Saturday, October 30, 2010
MIF Kit Mishap
Warning: This blog post contains graphic gastro-intestinal details of life as a Peace Corps volunteer in Africa. Please continue reading at your own risk and if at any time you experience nausea, light headedness or general discomfort, please exit your browser and step away from the computer.
Of all the countries in which Peace Corps serves, Burkina Faso has earned the dubious honor of ranking high on the list of annual diarrhea cases. Hundreds of cases are reported each year by volunteers in Burkina and countless more are self-treated and go unreported. With the help of this blog, all of my cases which carry an interesting tale will be reported.
Those of you who know me well have probably heard some of my gastro-intestinal tales from the U.S. Just imagine what can happen when you’re living in a country that’s #1 for #2…
Before I begin, let me enlighten you with some G.I. basics. There are three main causes of diarrhea: parasites (giardia, amoeba), bacteria (E. Coli, Salmonella), and viruses. The typical transmission mechanism for these three causative agents is fecal-oral. I know that doesn’t sound appetizing, but there is a reason for the high rates of transmission. In Burkina, flush toilets are a rare luxury and in village, even latrines can be uncommon. Villagers (especially children) typically do their business just about anywhere. In fact, one of my first sights in Burkina was a small child “popping a squat” in a dusty field while I was eating breakfast. The ubiquitous fly is the most common vector since it carries the disease from the fresh pile of poo baking in the sun directly to your Coke bottle or plate of rice. Wind can also carry dirty dust particles into food and drink.

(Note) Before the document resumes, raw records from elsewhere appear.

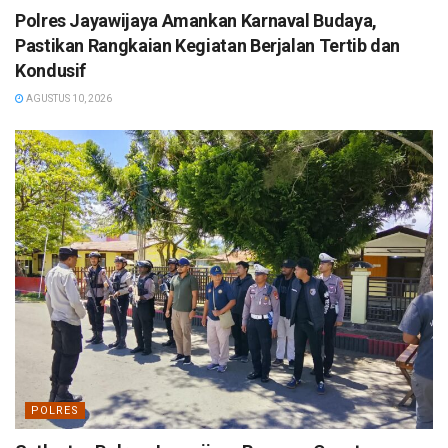
Polres Jayawijaya Amankan Karnaval Budaya,
Pastikan Rangkaian Kegiatan Berjalan Tertib dan
Kondusif
AGUSTUS 10, 2026
POLRES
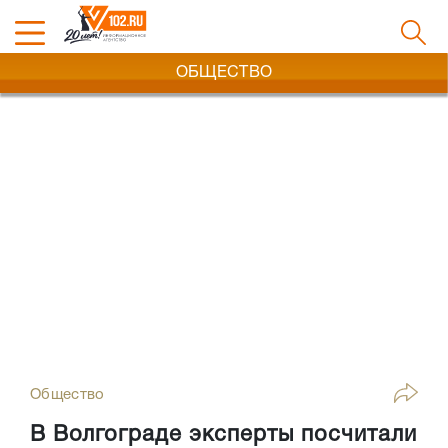
ОБЩЕСТВО
Общество
В Волгограде эксперты посчитали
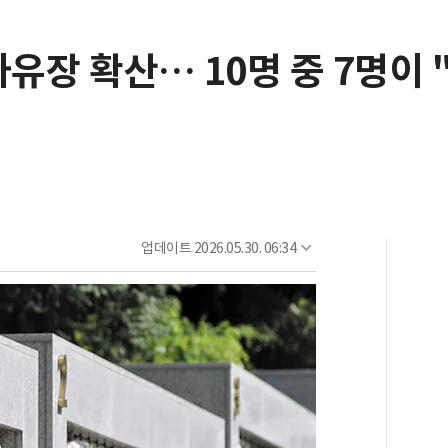
유장 확산… 10명 중 7명이 
업데이트
2026.05.30. 06:34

Luckily, our health care as volunteers is among the best in the world. When a volunteer comes down with a persistent case of diarrhea, a stool sample (a.k.a. MIF kit) is sent to the lab for diagnosis. Depending on the cause (parasite, bacteria, virus), medicine is prescribed and, boom, problem solved. However, trying to aim a “sample” into a quarter-sized opening can be challenging, even for the most adept poopers. And it is here where my story begins.

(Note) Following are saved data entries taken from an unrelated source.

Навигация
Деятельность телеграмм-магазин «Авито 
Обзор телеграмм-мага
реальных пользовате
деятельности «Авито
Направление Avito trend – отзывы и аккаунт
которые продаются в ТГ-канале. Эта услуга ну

During training, I had pleasure of being able to complete two MIF kits. The first (giardia!) was rather uneventful. I simply used the “wrap hand in toilet paper, catch, and spoon into vial” method, and I prided myself on the execution. Success with the second MIF Kit, though, proved more elusive.
Since my first collection went so well, I attempted to use the same technique. I readied myself, hand wrapped in toilet paper, for the big catch with the same level of anticipation that I imagine an outfielder experiences during the World Series. I lined up and released. I was impressed with my aim (my eye-hand-ass coordination must come from years of playing video games as a child?) as it was a direct hit. Unfortunately, there was another variable I hadn’t considered: liquidity.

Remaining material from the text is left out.